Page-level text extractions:

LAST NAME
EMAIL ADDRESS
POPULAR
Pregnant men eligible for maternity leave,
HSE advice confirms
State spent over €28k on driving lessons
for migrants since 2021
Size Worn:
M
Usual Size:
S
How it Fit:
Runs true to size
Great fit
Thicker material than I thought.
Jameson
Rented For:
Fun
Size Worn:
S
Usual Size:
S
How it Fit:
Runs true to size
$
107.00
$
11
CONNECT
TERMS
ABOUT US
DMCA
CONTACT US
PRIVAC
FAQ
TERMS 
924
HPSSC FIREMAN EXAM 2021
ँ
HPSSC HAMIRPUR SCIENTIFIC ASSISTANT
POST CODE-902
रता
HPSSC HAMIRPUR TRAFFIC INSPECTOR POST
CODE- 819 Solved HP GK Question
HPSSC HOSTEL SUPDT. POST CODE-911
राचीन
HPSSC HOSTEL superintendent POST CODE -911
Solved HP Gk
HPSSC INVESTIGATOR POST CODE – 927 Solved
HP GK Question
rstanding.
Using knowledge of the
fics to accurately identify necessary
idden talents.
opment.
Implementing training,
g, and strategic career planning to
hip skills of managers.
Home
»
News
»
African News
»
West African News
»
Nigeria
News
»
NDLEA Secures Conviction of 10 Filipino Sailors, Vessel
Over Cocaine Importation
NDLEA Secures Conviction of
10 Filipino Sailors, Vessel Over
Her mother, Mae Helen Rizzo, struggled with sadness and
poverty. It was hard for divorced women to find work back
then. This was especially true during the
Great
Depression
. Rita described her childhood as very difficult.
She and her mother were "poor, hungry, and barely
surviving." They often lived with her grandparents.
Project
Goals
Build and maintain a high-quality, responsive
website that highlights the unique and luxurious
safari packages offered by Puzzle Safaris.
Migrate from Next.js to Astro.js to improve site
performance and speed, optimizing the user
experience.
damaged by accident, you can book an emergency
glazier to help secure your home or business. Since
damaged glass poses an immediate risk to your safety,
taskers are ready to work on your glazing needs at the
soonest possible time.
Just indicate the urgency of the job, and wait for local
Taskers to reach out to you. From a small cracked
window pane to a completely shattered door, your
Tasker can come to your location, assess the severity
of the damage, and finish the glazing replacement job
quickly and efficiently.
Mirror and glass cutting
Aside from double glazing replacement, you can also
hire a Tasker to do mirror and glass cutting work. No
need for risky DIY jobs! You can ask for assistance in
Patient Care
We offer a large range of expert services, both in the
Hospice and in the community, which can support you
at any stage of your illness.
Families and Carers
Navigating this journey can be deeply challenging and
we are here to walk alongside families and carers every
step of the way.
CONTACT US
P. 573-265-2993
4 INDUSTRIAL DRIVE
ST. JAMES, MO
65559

# Work required
Wherever the string "Filipino" occurs in the entries, copy that whole line.

# Response area
NDLEA Secures Conviction of 10 Filipino Sailors, Vessel
10 Filipino Sailors, Vessel Over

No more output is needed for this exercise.